---
name: python-infrastructure
description: Python patterns for system reliability — background jobs and task queues (Celery, async), resilience and recovery (retries, backoff, timeouts, circuit breakers via tenacity), and observability (structured logging via structlog, metrics, distributed tracing, golden signals). USE WHEN building async workers, queueing tasks, handling transient network/IO failures, instrumenting Python services for production, designing retry policies, configuring logging or tracing, or any combination of these system-reliability concerns.

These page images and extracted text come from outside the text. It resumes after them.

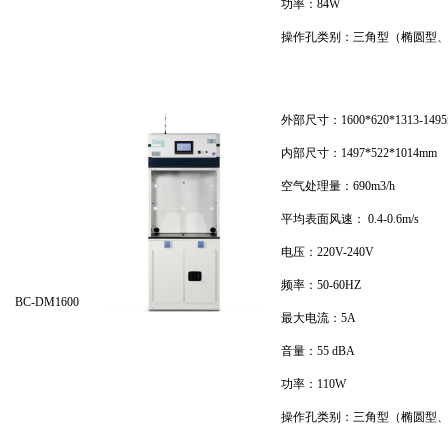
功率：84W
操作孔类别：三角型（椭圆型
外部尺寸：1600*620*1313-149
内部尺寸：1497*522*1014mm
空气处理量：690m3/h
平均表面风速： 0.4-0.6m/s
电压：220V-240V
频率：50-60HZ
BC-DM1600
最大电流：5A
音量：55 dBA
功率：110W
操作孔类别：三角型（椭圆型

NOT FOR language idioms or type hygiene (use `writing-python`) or project setup and dependency management (use `uv`).
---

# Python Infrastructure

System-reliability concerns for Python services, grouped because real code uses them together: a task you queue (background-jobs) needs retries (resilience) and instrumentation (observability) on the same call path.

## Scope routing

| If you need to… | Read |
|---|---|
| Design a task queue, schedule recurring jobs, or run async workers (Celery, RQ, asyncio task pools) | `References/background-jobs.md` |
| Decide what to retry, with what backoff, and when to stop (tenacity patterns, idempotency, circuit breakers) | `References/resilience.md` |
| Instrument a service with structured logs, metrics, and traces (structlog, OpenTelemetry, the four golden signals) | `References/observability.md` |

## Decision tree

```
Operation can fail transiently (network/IO/3rd-party API)?
  -> resilience.md (retry policy)
Operation runs out-of-request (email, image processing, batch)?
  -> background-jobs.md (queue + worker)
Need to know what's happening in production?
  -> observability.md (logs/metrics/traces)
All three at once for one feature?
  -> all three references, in that order.
```

## Cross-skill boundaries

- **`writing-python`** — *how* to write the function. This skill — *how it survives in production*.
- **`python-error-handling`** — *what exception to raise*. This skill — *what to do when it's raised across a network boundary*.
- **`python-resource-management`** — *how to clean up resources* (context managers). This skill — *how to keep retrying when resources fail to acquire*.

## Gotchas

- **Retry without backoff is a DoS amplifier.** A failed downstream + immediate retry from N clients = traffic burst that keeps the downstream down. Default to exponential backoff + jitter from day one.
- **Retrying non-idempotent operations duplicates side effects.** A failed POST + retry can mean two charges. Always pair retry-on-failure with an idempotency key OR mark the operation non-retryable.
- **Synchronous code inside an async worker blocks the event loop.** A "fast" `requests` call in an asyncio worker kills throughput. Use the async client (`httpx`, `aiohttp`) or run sync code in an executor.
- **Structured logs and metrics serve different audiences.** Logs answer "what happened to this one request"; metrics answer "what's happening across all requests". Don't try to derive one from the other — instrument both.
- **Trace context propagation needs explicit plumbing across the queue boundary.** Pushing a task to Celery loses the current trace unless you serialize the trace context into the task headers and restore it in the worker. Read the OpenTelemetry-Celery propagator docs before assuming it "just works".